Utah holds the #1 spot in the nation for twelve years in a row, thanks to the calculated work of state legislators and many other elected officials in promoting and enacting sound tax policy, as well as limiting government growth through policies such as Truth in Taxation.

The Utah Taxpayers Association has been advocating in favor of strong tax and economic principles for decades, and Utah is reaping the rewards. Thanks to these efforts, Utah has a strong business environment that benefits all Utahns and their families, through strong job growth and increased economic activity.  

Utah’s legislatures have worked diligently to keep our #1 ranking in economic outlook and competitiveness. The Utah Taxpayers Association urges legislators and other elected officials to respect the good work that has been done and to not take action, such as enacting tax pyramiding, that would reverse our course for decades.

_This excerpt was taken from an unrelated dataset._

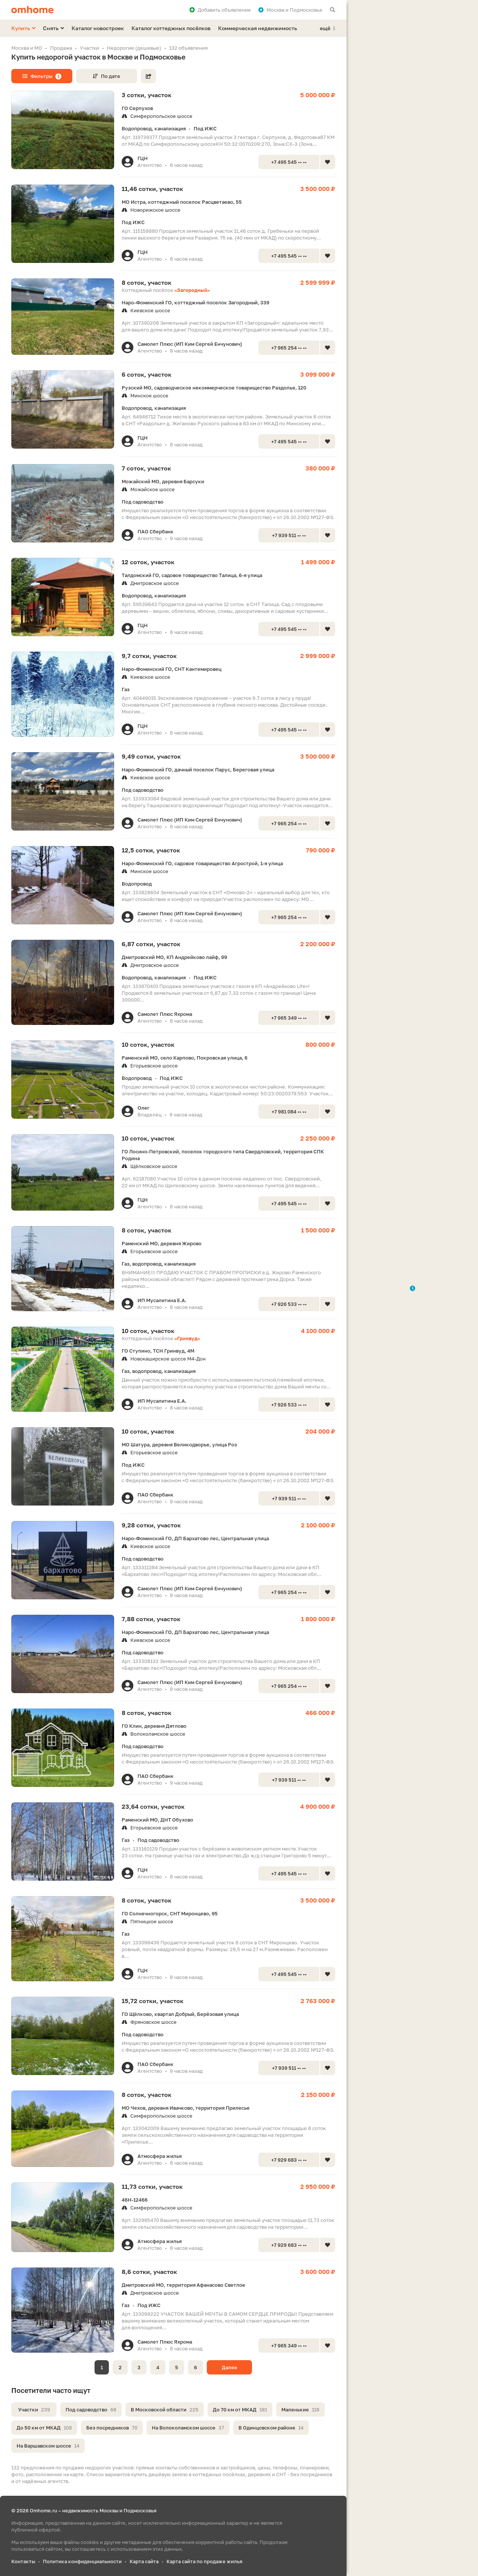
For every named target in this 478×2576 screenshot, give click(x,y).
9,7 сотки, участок (149, 656)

Rankings like these illustrate exactly why the Utah Taxpayers Association is opposed to House Bill 441 in its initial form. HB 441 from the 2019 General Session, would have brought Utah into nearly unprecedented territory through the expansion of the sales tax base, including tax pyramiding. In addition, the bill would not have cut income taxes by a significant amount in order to offset the amount of new revenue that would have been collected. If policies, such as what was seen in HB 441 in the 2019 General Session, were to have passed in its original form, we would be locking arms on tax policy with some of the worst ranked states in the nation.

Utah must protect our business competitiveness and ensure that tax modernization excludes any new taxes on business inputs. Getting it wrong would ruin the economic landscape Utah has built from which it would take decades to recover.